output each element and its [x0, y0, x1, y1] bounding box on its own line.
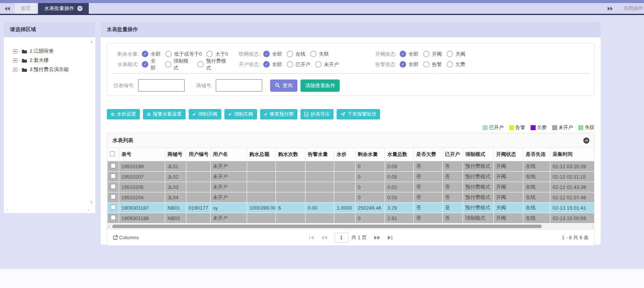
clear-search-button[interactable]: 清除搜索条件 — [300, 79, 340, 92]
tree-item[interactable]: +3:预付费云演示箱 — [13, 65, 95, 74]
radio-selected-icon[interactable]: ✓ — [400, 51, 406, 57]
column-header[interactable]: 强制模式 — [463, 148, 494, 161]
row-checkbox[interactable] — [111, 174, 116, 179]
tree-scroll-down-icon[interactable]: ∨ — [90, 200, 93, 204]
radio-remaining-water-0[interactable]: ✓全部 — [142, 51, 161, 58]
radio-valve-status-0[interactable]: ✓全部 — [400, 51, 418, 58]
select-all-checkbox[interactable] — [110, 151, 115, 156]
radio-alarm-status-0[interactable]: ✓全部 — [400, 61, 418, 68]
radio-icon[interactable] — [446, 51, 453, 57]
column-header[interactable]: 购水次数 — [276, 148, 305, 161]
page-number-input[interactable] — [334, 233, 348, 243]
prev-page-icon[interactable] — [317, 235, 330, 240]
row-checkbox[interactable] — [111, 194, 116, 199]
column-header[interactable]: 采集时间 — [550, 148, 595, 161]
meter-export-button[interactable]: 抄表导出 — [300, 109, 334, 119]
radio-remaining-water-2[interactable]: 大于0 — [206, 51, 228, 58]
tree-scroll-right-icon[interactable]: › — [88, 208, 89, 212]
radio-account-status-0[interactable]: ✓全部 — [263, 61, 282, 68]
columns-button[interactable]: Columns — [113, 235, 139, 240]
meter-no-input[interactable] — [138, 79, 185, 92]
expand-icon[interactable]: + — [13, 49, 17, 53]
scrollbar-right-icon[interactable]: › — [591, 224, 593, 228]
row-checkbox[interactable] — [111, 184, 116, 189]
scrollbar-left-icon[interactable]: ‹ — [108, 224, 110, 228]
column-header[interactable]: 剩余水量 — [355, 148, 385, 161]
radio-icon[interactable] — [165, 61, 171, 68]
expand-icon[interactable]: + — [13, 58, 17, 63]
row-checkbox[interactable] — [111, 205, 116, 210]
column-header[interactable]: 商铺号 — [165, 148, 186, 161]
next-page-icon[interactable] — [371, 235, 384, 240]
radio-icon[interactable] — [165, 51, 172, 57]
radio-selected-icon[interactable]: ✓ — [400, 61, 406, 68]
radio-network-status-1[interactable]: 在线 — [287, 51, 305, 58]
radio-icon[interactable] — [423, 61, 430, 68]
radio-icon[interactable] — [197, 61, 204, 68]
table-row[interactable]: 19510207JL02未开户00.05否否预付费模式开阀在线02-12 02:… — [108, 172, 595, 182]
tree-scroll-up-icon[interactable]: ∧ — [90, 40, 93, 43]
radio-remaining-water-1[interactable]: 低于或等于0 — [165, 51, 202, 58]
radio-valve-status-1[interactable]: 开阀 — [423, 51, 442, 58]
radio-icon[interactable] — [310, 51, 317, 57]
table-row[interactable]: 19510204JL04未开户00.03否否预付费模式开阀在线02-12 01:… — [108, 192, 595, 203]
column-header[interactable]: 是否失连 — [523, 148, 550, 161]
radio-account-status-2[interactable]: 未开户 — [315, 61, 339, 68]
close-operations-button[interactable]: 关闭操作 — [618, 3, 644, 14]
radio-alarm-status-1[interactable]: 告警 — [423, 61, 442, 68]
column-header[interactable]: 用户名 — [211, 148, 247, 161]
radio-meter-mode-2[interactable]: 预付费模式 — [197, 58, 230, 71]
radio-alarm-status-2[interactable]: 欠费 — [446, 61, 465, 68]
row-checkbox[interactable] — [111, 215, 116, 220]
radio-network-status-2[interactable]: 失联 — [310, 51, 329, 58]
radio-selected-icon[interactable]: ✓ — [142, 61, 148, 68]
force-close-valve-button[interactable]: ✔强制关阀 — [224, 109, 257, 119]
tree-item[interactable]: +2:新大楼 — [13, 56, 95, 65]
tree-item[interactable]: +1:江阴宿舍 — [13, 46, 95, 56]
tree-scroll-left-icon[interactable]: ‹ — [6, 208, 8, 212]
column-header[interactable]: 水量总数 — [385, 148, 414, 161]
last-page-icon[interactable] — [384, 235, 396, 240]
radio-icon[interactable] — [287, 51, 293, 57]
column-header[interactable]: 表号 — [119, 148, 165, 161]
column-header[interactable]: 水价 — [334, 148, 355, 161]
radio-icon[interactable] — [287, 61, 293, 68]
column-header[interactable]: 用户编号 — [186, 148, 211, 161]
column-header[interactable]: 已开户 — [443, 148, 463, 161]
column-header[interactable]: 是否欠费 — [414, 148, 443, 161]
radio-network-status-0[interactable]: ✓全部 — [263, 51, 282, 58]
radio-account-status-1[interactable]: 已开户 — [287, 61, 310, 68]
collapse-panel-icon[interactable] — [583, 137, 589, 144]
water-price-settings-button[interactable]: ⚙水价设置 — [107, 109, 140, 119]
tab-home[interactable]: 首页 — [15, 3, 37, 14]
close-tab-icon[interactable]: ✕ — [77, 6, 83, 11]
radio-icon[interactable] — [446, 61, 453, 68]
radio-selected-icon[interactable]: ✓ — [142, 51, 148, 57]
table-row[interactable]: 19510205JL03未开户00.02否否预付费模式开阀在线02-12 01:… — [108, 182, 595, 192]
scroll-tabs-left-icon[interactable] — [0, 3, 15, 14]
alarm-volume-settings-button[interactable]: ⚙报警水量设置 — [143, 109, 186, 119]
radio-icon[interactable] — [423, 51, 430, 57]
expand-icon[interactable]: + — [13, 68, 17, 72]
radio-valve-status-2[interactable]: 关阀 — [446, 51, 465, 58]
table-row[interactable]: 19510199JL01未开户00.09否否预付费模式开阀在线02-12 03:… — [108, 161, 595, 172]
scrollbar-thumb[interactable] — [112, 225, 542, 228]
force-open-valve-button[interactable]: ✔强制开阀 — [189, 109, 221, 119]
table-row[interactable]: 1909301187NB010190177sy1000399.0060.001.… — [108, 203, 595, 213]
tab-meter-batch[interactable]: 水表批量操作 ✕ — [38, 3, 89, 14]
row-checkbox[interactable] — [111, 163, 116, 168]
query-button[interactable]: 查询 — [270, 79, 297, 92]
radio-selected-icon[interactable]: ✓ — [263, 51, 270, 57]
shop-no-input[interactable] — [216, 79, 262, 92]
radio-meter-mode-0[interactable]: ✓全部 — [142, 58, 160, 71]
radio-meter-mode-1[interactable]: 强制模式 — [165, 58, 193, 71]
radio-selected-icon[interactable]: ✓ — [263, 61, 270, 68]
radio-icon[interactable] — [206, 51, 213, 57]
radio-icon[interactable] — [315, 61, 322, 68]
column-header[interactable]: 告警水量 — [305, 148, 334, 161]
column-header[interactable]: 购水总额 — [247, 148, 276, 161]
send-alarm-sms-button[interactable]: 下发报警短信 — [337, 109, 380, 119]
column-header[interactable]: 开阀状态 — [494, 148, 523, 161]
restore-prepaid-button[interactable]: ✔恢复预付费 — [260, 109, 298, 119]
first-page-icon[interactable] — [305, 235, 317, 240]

# # # #

Across all the records, find the lines containing the word "meter" and reproduce each one.

Result of the task>
meter-export-button[interactable]: 抄表导出 — [300, 109, 334, 119]
meter-no-input[interactable] — [138, 79, 185, 92]
radio-meter-mode-2[interactable]: 预付费模式 — [197, 58, 230, 71]
tab-meter-batch[interactable]: 水表批量操作 ✕ — [38, 3, 89, 14]
radio-meter-mode-0[interactable]: ✓全部 — [142, 58, 160, 71]
radio-meter-mode-1[interactable]: 强制模式 — [165, 58, 193, 71]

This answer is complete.